Nationalparkbehörde Wie viele Mitglieder mit Interessen an Land, Land- oder Forstwirtschaft? Prozentsatz der Mitglieder mit Interessen an Land, Land- oder Forstwirtschaft? Gesamtbetrag der landwirtschaftlichen Zahlungen, die die Mitglieder 2017 erhalten haben
Northumberland 9 von 18 50% £434,307
Dartmoor 7 von 19 37% £105,146
North York Moors 7 von 20 35% £116,908
Peak District 9 von 28 32% £81,320
New Forest 6 von 21 28% £9,470
Exmoor 6 von 22 27% £108,402
Yorkshire Dales 5 von 21 24% £150,353
Lake District 4 von 18 22% £143,237
South Downs 6 von 28 21% £116,436
Summen 59 von 195 30% £1,265,549

Nun, es ist natürlich nicht falsch, dass die Interessen der Land- und Forstwirtschaft und des Landbesitzes in den NPAs vertreten sind – und es gibt keine Anzeichen für Korruption oder Fehlverhalten der Mitglieder. Einige der Landwirte in den NPAs tun zweifellos alles, was sie können, um nachhaltige Landwirtschaft und Natur zu fördern. Die Frage ist, ob es eine systematische Überrepräsentation solcher Interessen gibt. Die obigen Zahlen deuten stark darauf hin: Im Vereinigten Königreich insgesamt sind nur 1,5 % der Bevölkerung in der Landwirtschaft beschäftigt, und nur 0,02 % in der Forstwirtschaft (17.000 von ca. 60 Millionen). Manch einer mag einwenden, dass die Land- und Forstwirtschaft in den Gebieten der einzelnen NPA einen höheren Anteil an den lokalen Arbeitsplätzen ausmacht (wenn auch nicht annähernd so viele wie hier dargestellt). Aber die NPAs sind als Nationalparks gedacht – sie dienen der Nation als Ganzes, nicht nur lokalen Interessen.

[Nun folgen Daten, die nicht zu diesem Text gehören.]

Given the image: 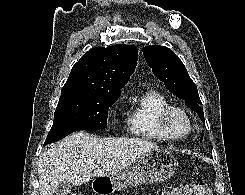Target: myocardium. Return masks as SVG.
<instances>
[{
  "instance_id": "1",
  "label": "myocardium",
  "mask_w": 245,
  "mask_h": 195,
  "mask_svg": "<svg viewBox=\"0 0 245 195\" xmlns=\"http://www.w3.org/2000/svg\"><path fill=\"white\" fill-rule=\"evenodd\" d=\"M172 113H179L186 118L188 125H189V129L185 135L176 136L171 132V130L168 126V120H169V117L171 116ZM157 126H158L159 131L162 133V135L167 140L182 141V140H185L187 137H189L190 134L192 133V131H193V120H192L190 114L184 108L177 106V105H168V106L164 107L162 110H160V112L158 113Z\"/></svg>"
}]
</instances>
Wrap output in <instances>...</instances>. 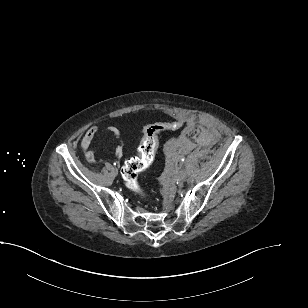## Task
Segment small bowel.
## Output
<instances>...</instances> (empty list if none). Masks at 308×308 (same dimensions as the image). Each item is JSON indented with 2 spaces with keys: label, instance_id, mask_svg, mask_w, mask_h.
Masks as SVG:
<instances>
[{
  "label": "small bowel",
  "instance_id": "obj_1",
  "mask_svg": "<svg viewBox=\"0 0 308 308\" xmlns=\"http://www.w3.org/2000/svg\"><path fill=\"white\" fill-rule=\"evenodd\" d=\"M189 122H192V120H189ZM107 130L114 135H118V129L116 127L110 126L108 127ZM98 133H99V128L97 126L89 128L84 134L80 143L83 155L86 161L90 164H93L95 162V152L92 149L91 145L95 137L98 135ZM115 155L117 157H120L122 155V149L120 147L115 149Z\"/></svg>",
  "mask_w": 308,
  "mask_h": 308
}]
</instances>
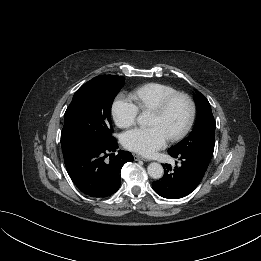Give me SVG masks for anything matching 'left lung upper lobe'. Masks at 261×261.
I'll use <instances>...</instances> for the list:
<instances>
[{"instance_id": "1", "label": "left lung upper lobe", "mask_w": 261, "mask_h": 261, "mask_svg": "<svg viewBox=\"0 0 261 261\" xmlns=\"http://www.w3.org/2000/svg\"><path fill=\"white\" fill-rule=\"evenodd\" d=\"M197 117L190 135L168 149L169 153H186L209 165L215 144V120L206 97L197 93L195 96Z\"/></svg>"}]
</instances>
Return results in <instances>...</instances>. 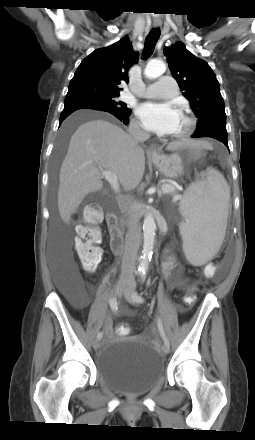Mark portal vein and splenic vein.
Returning <instances> with one entry per match:
<instances>
[{"instance_id":"portal-vein-and-splenic-vein-1","label":"portal vein and splenic vein","mask_w":255,"mask_h":440,"mask_svg":"<svg viewBox=\"0 0 255 440\" xmlns=\"http://www.w3.org/2000/svg\"><path fill=\"white\" fill-rule=\"evenodd\" d=\"M102 177H104L111 185L112 189L118 193L120 191V186L118 183V178L116 174L110 171H102ZM164 193H169L175 190V186L173 185H165L164 189H162ZM181 199V196H176L175 200Z\"/></svg>"}]
</instances>
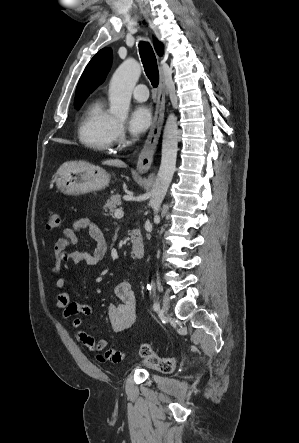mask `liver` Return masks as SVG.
<instances>
[{
  "mask_svg": "<svg viewBox=\"0 0 299 443\" xmlns=\"http://www.w3.org/2000/svg\"><path fill=\"white\" fill-rule=\"evenodd\" d=\"M104 165L116 166V167H125L126 164L119 159H110L103 162Z\"/></svg>",
  "mask_w": 299,
  "mask_h": 443,
  "instance_id": "liver-1",
  "label": "liver"
}]
</instances>
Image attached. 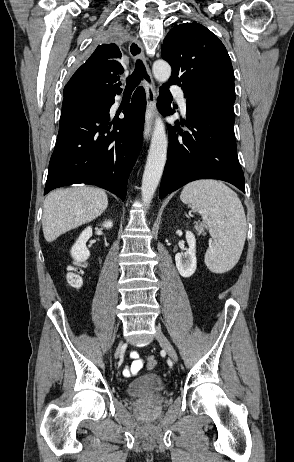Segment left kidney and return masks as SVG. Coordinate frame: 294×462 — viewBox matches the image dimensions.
<instances>
[{
	"label": "left kidney",
	"mask_w": 294,
	"mask_h": 462,
	"mask_svg": "<svg viewBox=\"0 0 294 462\" xmlns=\"http://www.w3.org/2000/svg\"><path fill=\"white\" fill-rule=\"evenodd\" d=\"M186 240L189 248L184 253H177L175 262L180 275L188 278L195 273L197 268L196 239L192 232L187 231Z\"/></svg>",
	"instance_id": "obj_1"
}]
</instances>
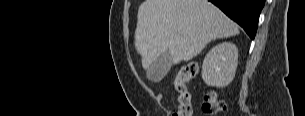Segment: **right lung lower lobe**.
<instances>
[{
    "label": "right lung lower lobe",
    "mask_w": 305,
    "mask_h": 116,
    "mask_svg": "<svg viewBox=\"0 0 305 116\" xmlns=\"http://www.w3.org/2000/svg\"><path fill=\"white\" fill-rule=\"evenodd\" d=\"M237 22L254 39L265 0H209Z\"/></svg>",
    "instance_id": "98d812e1"
}]
</instances>
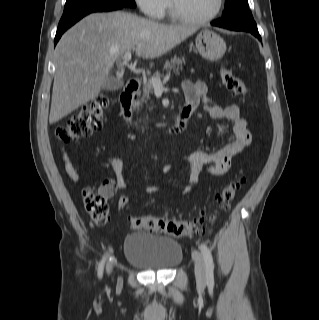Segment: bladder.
I'll list each match as a JSON object with an SVG mask.
<instances>
[{
	"mask_svg": "<svg viewBox=\"0 0 319 320\" xmlns=\"http://www.w3.org/2000/svg\"><path fill=\"white\" fill-rule=\"evenodd\" d=\"M128 263L146 271H166L178 266L183 258L180 243L170 236L130 233L124 241Z\"/></svg>",
	"mask_w": 319,
	"mask_h": 320,
	"instance_id": "bladder-1",
	"label": "bladder"
}]
</instances>
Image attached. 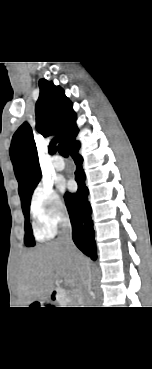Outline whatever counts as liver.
Returning a JSON list of instances; mask_svg holds the SVG:
<instances>
[{
    "label": "liver",
    "instance_id": "1",
    "mask_svg": "<svg viewBox=\"0 0 152 369\" xmlns=\"http://www.w3.org/2000/svg\"><path fill=\"white\" fill-rule=\"evenodd\" d=\"M81 262L88 263L78 250L75 254L54 241L24 254L17 277V289L22 305L49 297L58 281L63 279L69 286L81 287Z\"/></svg>",
    "mask_w": 152,
    "mask_h": 369
}]
</instances>
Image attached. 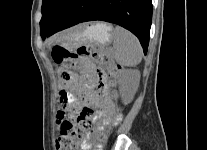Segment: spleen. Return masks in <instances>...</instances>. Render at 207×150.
<instances>
[{
  "label": "spleen",
  "instance_id": "1",
  "mask_svg": "<svg viewBox=\"0 0 207 150\" xmlns=\"http://www.w3.org/2000/svg\"><path fill=\"white\" fill-rule=\"evenodd\" d=\"M113 36L116 62L122 66H137L142 60V48L139 40L120 26L115 27Z\"/></svg>",
  "mask_w": 207,
  "mask_h": 150
}]
</instances>
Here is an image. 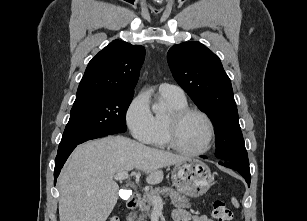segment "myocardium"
I'll use <instances>...</instances> for the list:
<instances>
[{"instance_id": "obj_1", "label": "myocardium", "mask_w": 307, "mask_h": 221, "mask_svg": "<svg viewBox=\"0 0 307 221\" xmlns=\"http://www.w3.org/2000/svg\"><path fill=\"white\" fill-rule=\"evenodd\" d=\"M190 114H197L201 116L207 123L209 128V137L208 142L205 148L198 151H191L181 147L177 141L178 130L181 122ZM216 138V129L215 124L212 118L203 110L195 107H184L180 109H175L171 111L167 117V145L172 148L174 151L187 155V156H202L208 153L214 143Z\"/></svg>"}]
</instances>
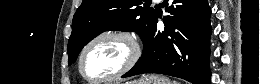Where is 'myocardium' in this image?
Listing matches in <instances>:
<instances>
[{
	"label": "myocardium",
	"instance_id": "f54148a6",
	"mask_svg": "<svg viewBox=\"0 0 260 84\" xmlns=\"http://www.w3.org/2000/svg\"><path fill=\"white\" fill-rule=\"evenodd\" d=\"M104 38H114L123 41L129 47L130 52L122 67L119 70H117L115 73L98 80H92L83 71V60L87 51L96 42ZM141 54H142V49H141L140 41L133 32L124 29L103 30L98 34H96L95 36H93L82 48L77 63L78 73L88 83L101 84V83L109 82L120 78L121 76L129 72L132 68H134L136 64L139 62L141 58Z\"/></svg>",
	"mask_w": 260,
	"mask_h": 84
}]
</instances>
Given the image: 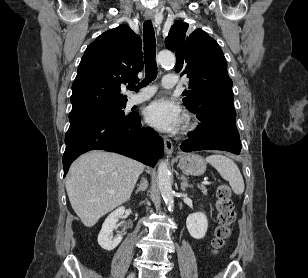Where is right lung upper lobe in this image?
<instances>
[{
    "mask_svg": "<svg viewBox=\"0 0 308 278\" xmlns=\"http://www.w3.org/2000/svg\"><path fill=\"white\" fill-rule=\"evenodd\" d=\"M143 66L141 39L128 26L120 25L98 36L79 64L69 116L126 103L121 86L138 79Z\"/></svg>",
    "mask_w": 308,
    "mask_h": 278,
    "instance_id": "cb5924a9",
    "label": "right lung upper lobe"
}]
</instances>
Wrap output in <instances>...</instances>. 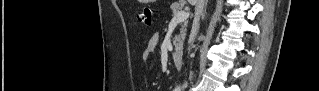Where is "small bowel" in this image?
I'll list each match as a JSON object with an SVG mask.
<instances>
[{"label": "small bowel", "mask_w": 319, "mask_h": 91, "mask_svg": "<svg viewBox=\"0 0 319 91\" xmlns=\"http://www.w3.org/2000/svg\"><path fill=\"white\" fill-rule=\"evenodd\" d=\"M158 38L157 36H152L148 42L147 48L142 53V61L150 62L152 59V54L157 46Z\"/></svg>", "instance_id": "c3829d8e"}]
</instances>
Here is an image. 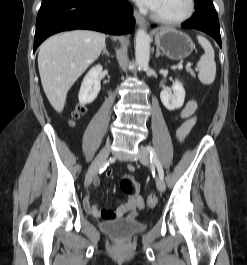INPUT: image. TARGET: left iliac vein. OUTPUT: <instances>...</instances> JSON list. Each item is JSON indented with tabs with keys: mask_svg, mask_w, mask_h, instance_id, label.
I'll use <instances>...</instances> for the list:
<instances>
[{
	"mask_svg": "<svg viewBox=\"0 0 247 265\" xmlns=\"http://www.w3.org/2000/svg\"><path fill=\"white\" fill-rule=\"evenodd\" d=\"M138 157H139V161L145 165V166H148L149 165V154L147 152L146 149L140 147V151H139V154H138ZM157 188L160 192H164L165 191V183L163 181V179L159 178L157 180Z\"/></svg>",
	"mask_w": 247,
	"mask_h": 265,
	"instance_id": "obj_1",
	"label": "left iliac vein"
}]
</instances>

Anscheinend hat sich in dieser Hinsicht nicht viel geändert, seit Marion Shoard ihr bahnbrechendes Buch This Land Is Our Land (1987) geschrieben hat, in dem sie die Ergebnisse neuerer Studien über die Interessen des Grundbesitzes in Nationalparks zusammenfasste: „Grundbesitzer und Landwirte machten im April 1985 im Durchschnitt genau ein Drittel der Mitglieder der walisischen Parkbehörden aus… Die Situation in den englischen Nationalparks ist kaum anders… 40 % der ernannten Mitglieder der Nationalparks in den Jahren 1983-84 hatten als Hauptberuf die Land- oder Forstwirtschaft.“

Diese langfristige Überrepräsentation von Grundbesitzinteressen in den Nationalparks spiegelt sich in der Konzentration von Land in den Nationalparks in privater Hand wider. Die nachstehende Tabelle stammt aus dem letzten großen Regierungsbericht über den Zustand unserer Nationalparks, dem Edwards-Bericht von 1991. Daraus geht hervor, dass in jedem Nationalpark weit mehr als die Hälfte des Landes im Besitz privater Grundbesitzer war, in einigen Fällen sogar 90-96 %. Alles, was ich gesehen habe, deutet darauf hin, dass sich seither wenig geändert hat.

Tabelle: Edwards, R., ‚Fit for the Future. Report of the National Parks Review Panel‘, Countryside Commission, 1991.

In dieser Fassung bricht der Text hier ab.